Despite conceding five dots against Naseem in the sixth over, Gill didn’t take any pressure and showed off five sublime boundaries (and one streaky one through point) against Afridi in his next two overs. It not only shifted the momentum back in India’s favor but also saved Kohli from facing Afridi when his tail was up.
Kohli returned the favor when Gill was dropped by Khushdil Shah off Rauf’s bowling and the senior pro took on the express pacer with two boundaries soon after.
Gill looked in cruise mode on either side of the drop, which made Abrar Ahmed’s wicket of him even more special. The spinner set him up with a googly and followed it up with a beautiful carrom ball that pitched on middle-and-leg to whizz through and hit the top of off.
Kohli’s eyes widened at that, both for a meme-worth content and for India’s joy. His technique got even more compact as he played Abrar and Pakistan’s rotating pacers right under his eyes.
The inevitable fifty came on his 62nd ball and with Shreyas Iyer belligerent at the other end with his array of (rare but brilliant) reverse sweeps, the team’s run-rate only got better and better.
Iyer raced through yet another ODI half-century and got out trying to go a step further and an over-ambitious Pandya got consumed for 8 (6) in the moment as well. As the chase master raced against the remaining target to reach his hundred, Axar Patel helped him get the strike as much as possible.
With two runs required, Kohli was at 96 and smacked Khushdil through covers to reach his 51st ODI century and finish the game in the same moment.
India started the first innings quite shakily. Mohammed Shami bowled five wides in an 11-ball first over, which was the longest for an Indian in Champions Trophy history.
As Babar Azam capitalized with five boundaries in his first 25 deliveries, it felt like the Indian team got only 35 minutes to warm up before the toss due to Dubai’s traffic affecting their rhythm. But Babar’s poor form opened the door for them, as after hitting Hardik Pandya for a sumptuous cover drive on the first ball of the ninth over, he went chasing after the second, too, and ended up giving an easy catch to gloveman KL Rahul.
Imam-Ul-Haq, playing his first ODI since 2023, got run out for a sixth time in the format in the next over. He tried to drive Kuldeep Yadav to mid-on and steal a quick single but Axar beat him to the non-striker’s end with a rapid pick-up-and-throw — a nice throwback to Ravindra Jadeja’s run-out of Shoaib Malik in the 2017 edition of the same competition.

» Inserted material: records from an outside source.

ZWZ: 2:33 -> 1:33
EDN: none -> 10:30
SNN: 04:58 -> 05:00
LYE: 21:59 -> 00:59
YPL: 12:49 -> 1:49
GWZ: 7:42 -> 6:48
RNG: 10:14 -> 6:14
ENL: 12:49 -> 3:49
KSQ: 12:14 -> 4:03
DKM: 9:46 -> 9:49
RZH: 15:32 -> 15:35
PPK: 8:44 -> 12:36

Though Mohammad Rizwan and Saud Shakeel put up a 104-run stand, it was all India’s dominance from there on. Axar and Kuldeep’s tight lines plus Pandya and Harshit Rana’s slower ones left them no option but to tick off singles and show that they were building towards something bigger.

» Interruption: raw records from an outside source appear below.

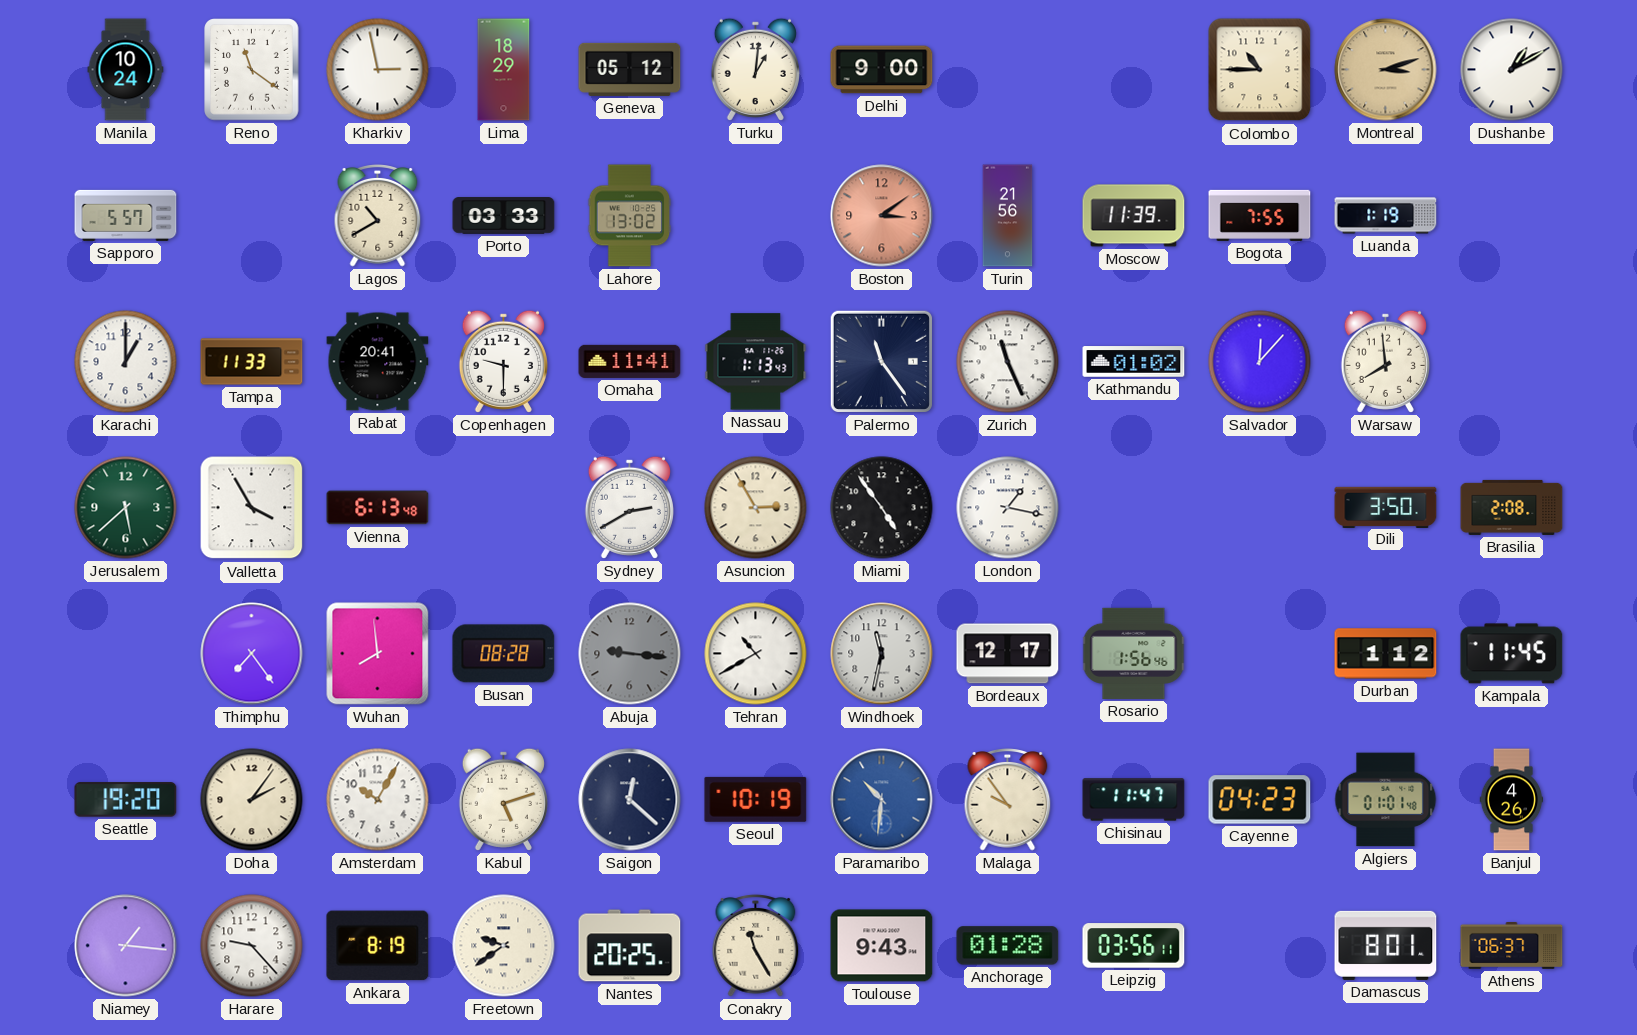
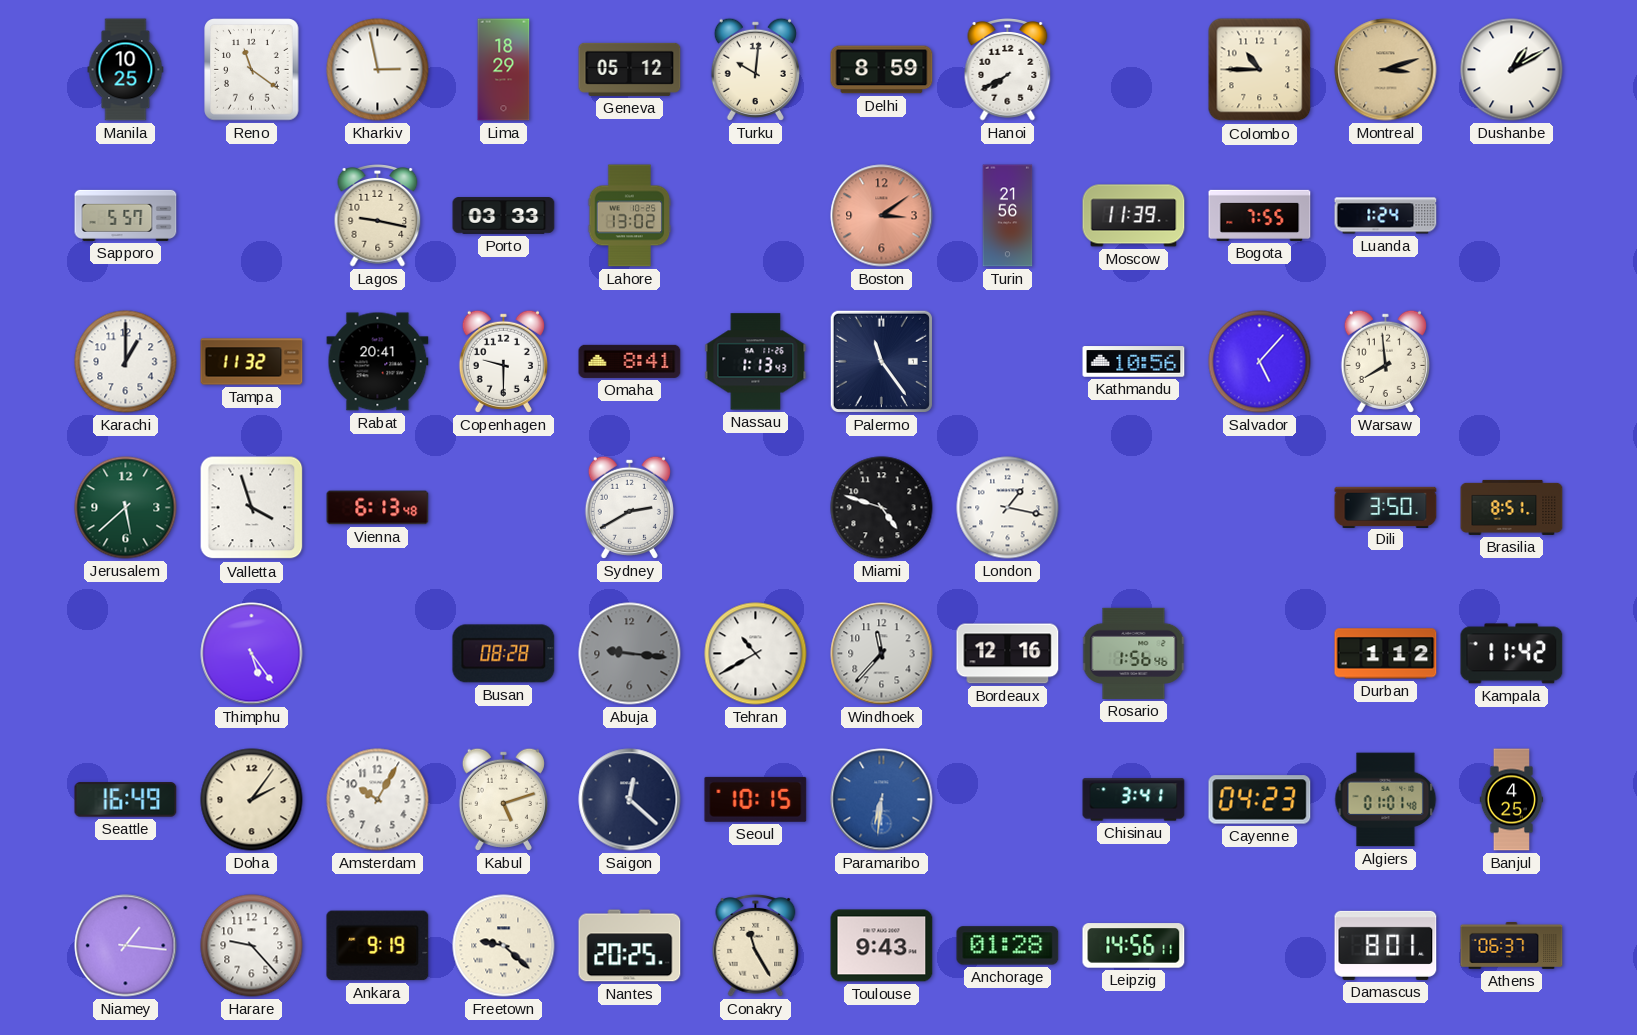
Manila: 10:24 -> 10:25
Turku: 1:01 -> 10:01
Delhi: 9:00 -> 8:59
Hanoi: none -> 7:40
Lagos: 10:40 -> 9:17
Luanda: 1:19 -> 1:24
Tampa: 11:33 -> 11:32
Omaha: 11:41 -> 8:41
Zurich: 11:26 -> none
Kathmandu: 01:02 -> 10:56
Salvador: 12:07 -> 5:07
Valletta: 3:55 -> 3:57
Asuncion: 2:55 -> none
Miami: 4:54 -> 4:48
Brasilia: 2:08 -> 8:51
Thimphu: 7:24 -> 5:24
Wuhan: 7:59 -> none
Windhoek: 11:32 -> 11:37
Bordeaux: 12:17 -> 12:16
Kampala: 11:45 -> 11:42
Seattle: 19:20 -> 16:49
Seoul: 10:19 -> 10:15
Paramaribo: 10:31 -> 6:31
Malaga: 9:54 -> none
Chisinau: 11:47 -> 3:41
Banjul: 4:26 -> 4:25
Ankara: 8:19 -> 9:19
Freetown: 9:39 -> 9:22
Leipzig: 03:56 -> 14:56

But the rebuild took 24 overs and they managed just seven boundaries during that phase, which piled on the pressure. As the second drinks break was taken, the message from the dressing room seemed to be about shifting the momentum, which, on a slow pitch like this is like putting your frozen hand straight into the fire.
Rizwan tried it first and got dropped by Rana in the deep off Pandya’s bowling. In the next over, Axar went through his defenses. Within the next nine balls, Saud got dropped off Axar’s bowling and Pandya reaped the reward by getting him hole out to deep square leg off a well-aimed short ball, for 62 (76).
Jadeja bowled the ball-of-the-match to clean-bowl Tayyab Tahir and Kuldeep took two in two to get Salman Ali Agha and Shaheen Afridi cheaply and then Naseem Shah in the 47th over, both spinners continuing their love affair with the Men in Green.
Khushdil, who hit the first six of the match in the 42nd over, hit another against Shami in the 49th. Pacer Haris Rauf also tonked one on the second-last ball and then got run out on the next.
Rana took four more deliveries to take down Shah for 38 (39) and end the innings at a sub-par 241/10.